Toutefois, à l’instar des marseillais avec Plus belle la vie, les sétois ne sont pas tous unanimes quant à l’aspect positif pour la ville. En effet, selon les professionnels du secteur, l’affluence touristique aurait augmenté de 30 %. Cette augmentation entraîne nécessairement des désagréments pour les locaux. Un habitant affirmait notamment : « Ces gens viennent en masse et créent une véritable gêne dans la rue. Ils ne consomment rien à part les produits dérivés de leur série. Privilégier la masse touristique au détriment de la culture est inadmissible. Sète n’a pas besoin de DNA pour être mise en avant ! »
Culture de masse
Pour certains habitants, la présence de DNA sur les terres sétoises n’est pas forcément un atout. Sète, c’est aussi et surtout la ville de Georges Brassens, Paul Valéry, Jean Vilar, et tant d’autres. Ce sont eux qui, à l’origine, ont contribué au rayonnement artistique et culturel de la ville. Aujourd’hui, quand on voit des touristes qui affluent vers Sète pour se prendre en photo devant « Le Spoon » – célèbre bar dans la série – on peut comprendre que les professionnels de la culture soient frustrés.
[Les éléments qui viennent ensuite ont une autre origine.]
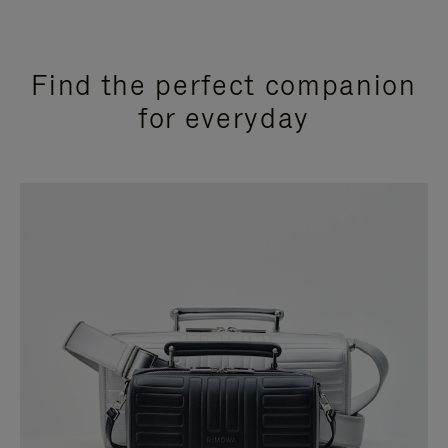
Find the perfect companion
for everyday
Cette frustration est, certainement avant tout, une crainte. La crainte de l’oubli. La crainte que Sète soit exclusivement rattachée à « la ville de Demain nous appartient ». Que tout ce qui a contribué à son rayonnement culturel soit oublié. Mais rappelons que Sète, c’est aussi le théâtre de la Mer, le théâtre Molière, la cité de Paul Valéry à qui l’on doit l’expression de l’Île singulière, la ville qui a vu naître Georges Brassens et qui possède aujourd’hui un musée en son honneur. La « Venise du Languedoc », c’est une culture à part entière, avec ses canaux, ses tournois de joutes, ses plages, la conchyliculture, l’étang de Thau… N’oublions pas toutes ces choses qui contribuent à son rayonnement. C’est pour toutes ces raisons, que Sète ne sera jamais exclusivement associée aux séries télévisées. Au contraire, ces feuilletons devraient être perçus comme des coups de projecteurs sur la ville. Prenons ce qui est positif pour la ville et tout ce qui contribue à son rayonnement.